Scripture Reading: John 4:5-42
The woman said to him, ‘Sir, I see that you are a prophet. Our ancestors worshiped on this mountain, but you say that the place where people must worship is in Jerusalem.’ Jesus said to her, ‘Woman, believe me, the hour is coming when you will worship the Father neither on this mountain nor in Jerusalem. You worship what you do not know; we worship what we know, for salvation is from the Jews. But the hour is coming, and is now here, when the true worshipers will worship the Father in spirit and truth, for the Father seeks such as these to worship him. –John 4:19-23
Funny on how we can so easily reach agreement on that which we disagree and rarely take the time to build on that which we do agree. The Samaritans landed in Israel in the split of Israel and Judah after the death of Solomon. The temple was in Judah. Thus, over time, I guess, the Samaritans designated their own sight for worshiping God that was not recognized by the Judean side of the family. Thus, the subject matter for Jesus’ conversation with the Samaritan woman reached back to this old breach. Jesus’ answer is very practical. The place and building does not matter. We worship God in spirit and in truth wherever we might be.
This mirrors the fight over prayer in school. Should it be allowed, should it be mandatory? The answer in a joke is “As long as there are tests, there will be prayer in school.” I do not know who originated it and apparently, no one else does. I heard it first from Frosty Troy a former local newspaper writer. The point is well taken. Our relationship with God drives how we relate to others. We can never make others relate to us as we might wish. I believe the Lord wants us to choose to relate to God who is omnipotent, all powerful, capable of creating us and surely capable of changing our will but chooses to be loved by choice.

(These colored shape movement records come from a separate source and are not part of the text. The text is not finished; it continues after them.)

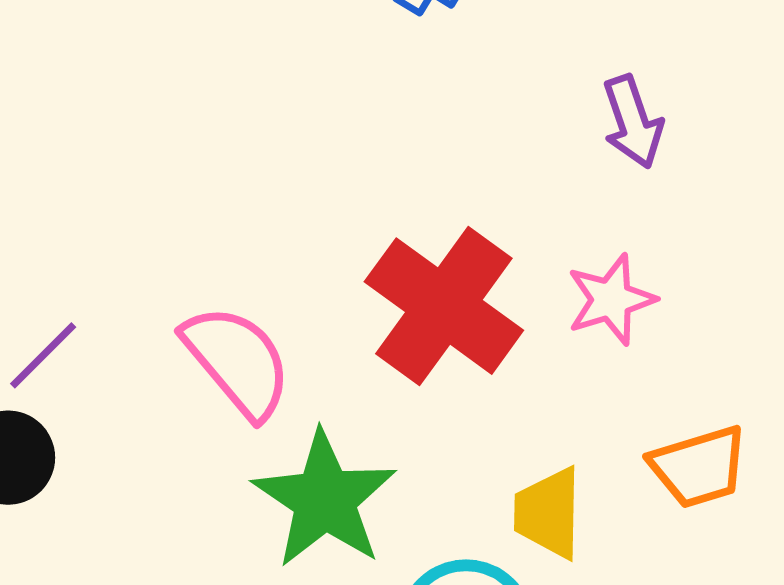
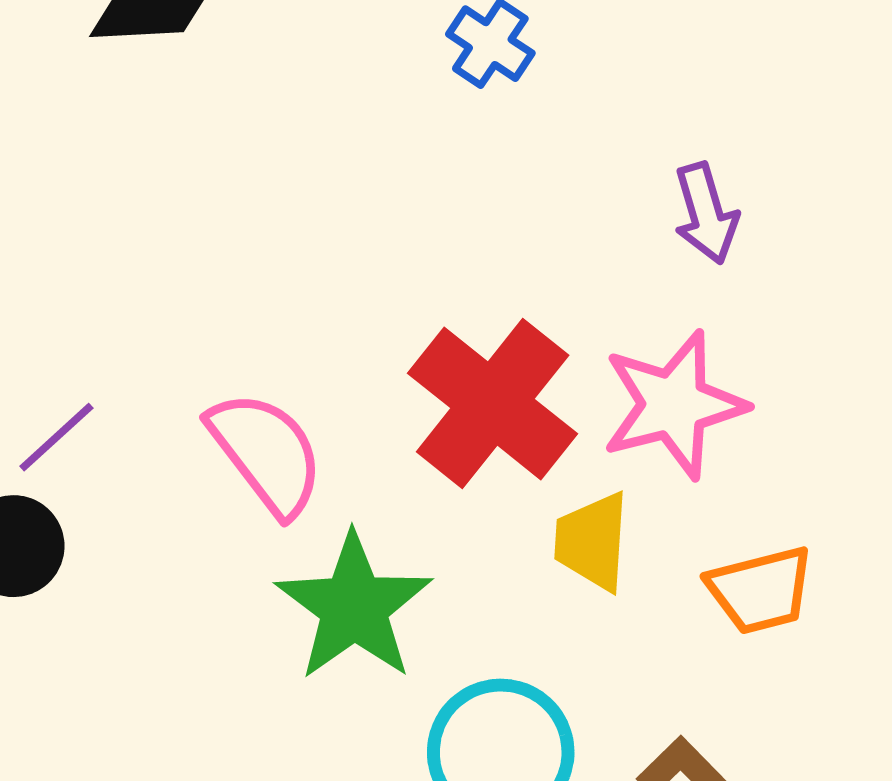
pink star: (611, 300) -> (674, 405), size x1.5
yellow trapezoid: (548, 513) -> (592, 541), moved

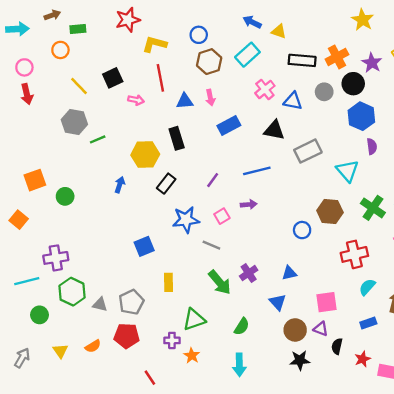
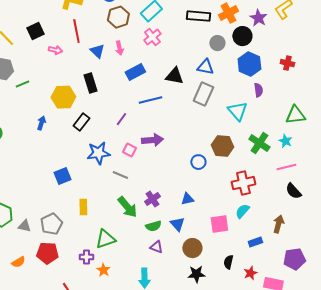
pink cross: (265, 89) -> (152, 37), moved
blue triangle: (185, 101) -> (97, 51), turned 49
blue triangle: (293, 101) -> (205, 67), moved
gray rectangle: (308, 151) -> (203, 94), turned -40
blue line: (257, 171) -> (150, 100), moved
purple arrow: (249, 204) -> (152, 140), size x1.5
pink square: (222, 216) -> (129, 150), turned -32
cyan semicircle: (367, 287) -> (242, 211), moved
green semicircle: (242, 326) -> (153, 226), moved, turned 42
purple triangle: (321, 329) -> (156, 247), moved

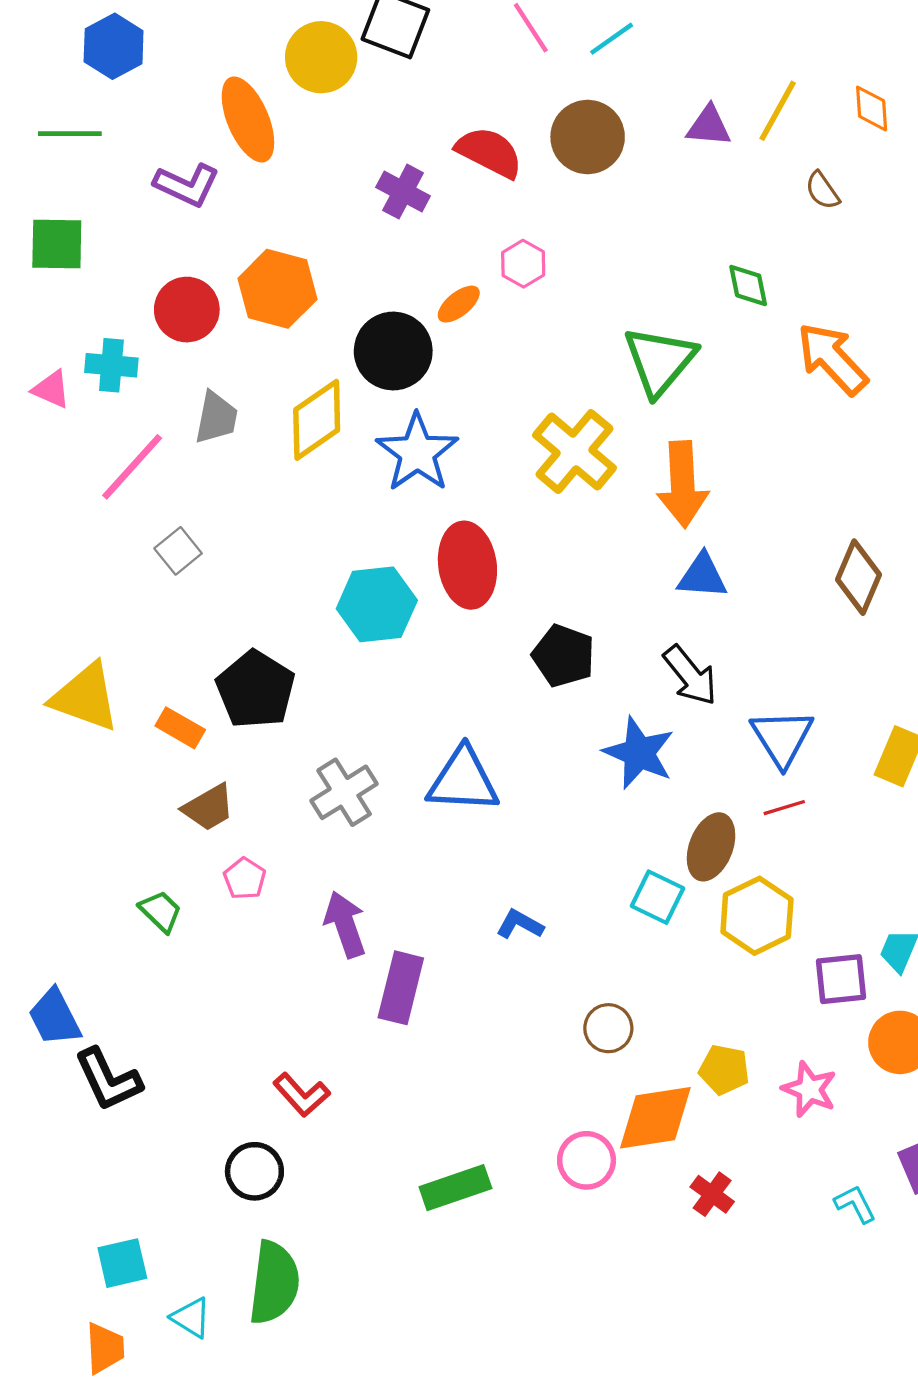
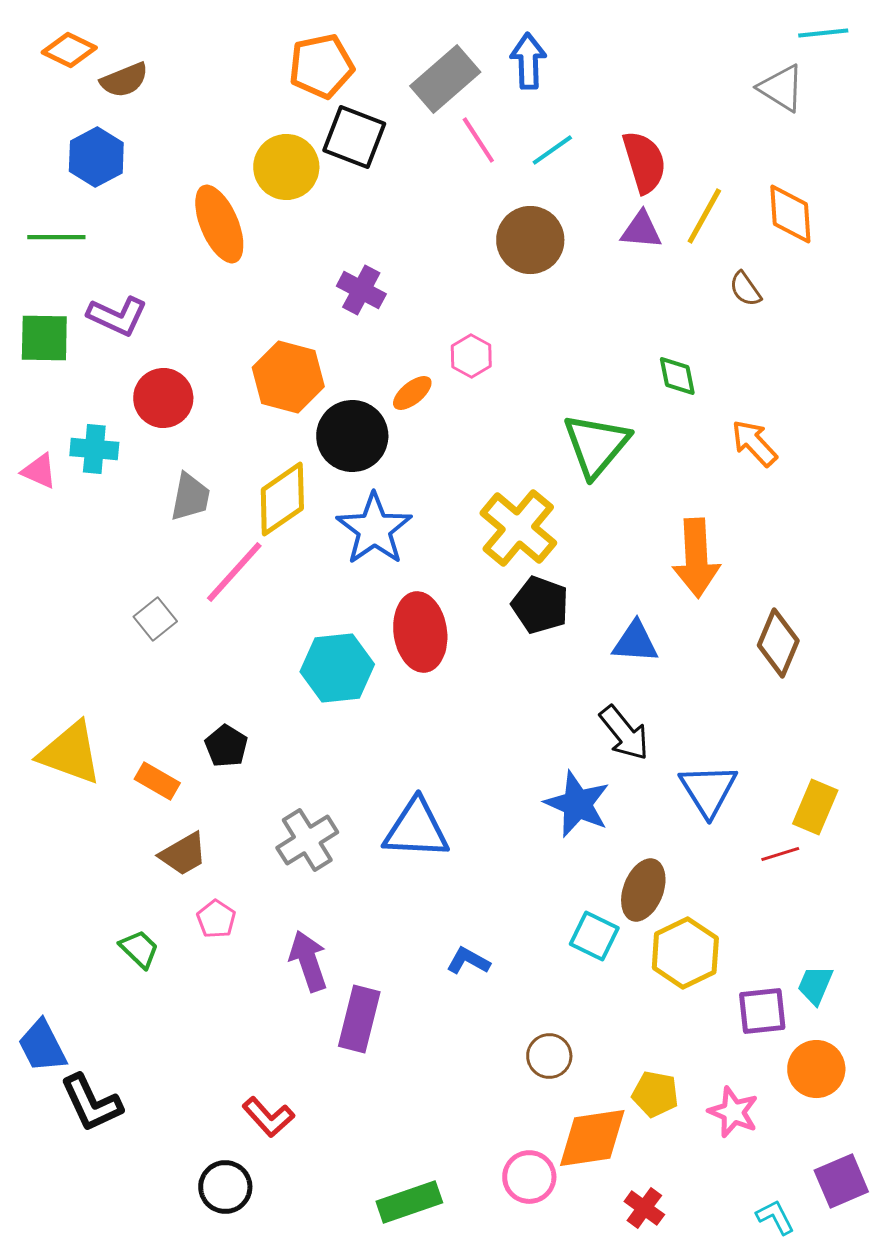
orange diamond: (872, 109) -> (790, 214), size x1.4
red semicircle: (489, 152) -> (644, 162), moved, turned 46
purple L-shape: (187, 185) -> (117, 316), moved
orange hexagon: (277, 289) -> (288, 377), moved
orange arrow: (832, 359) -> (754, 443), size x0.7
pink line: (132, 467) -> (234, 572), moved
orange arrow: (683, 484) -> (696, 558), moved
black pentagon: (564, 656) -> (540, 605), moved
black pentagon: (256, 690) -> (226, 746), size x0.6
red line: (784, 808) -> (780, 854), moved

The solutions to our problems lie in our ability to identify the issues on which we do agree and build on them. While there is much descent on whether we should provide necessities to people who lack them, we never seem to discuss the fact that if all workers earned a living wage the need to subsidize those wages with food stamps, child care subsidies, and to a degree Medicaid would markedly be reduced. If we put as much effort into identifying ways businesses could succeed and pay a living wage, we could stop wasting our time with legislation requiring people to work, many of whom are already working.
Prayer: Lord, forgive us when we let our pride or our greed or our need to always be right get in the way of fulfilling your call to love our neighbors as we love ourselves. Prevent us from making excuses, guide us to finding answers that provide justice for everyone. Amen.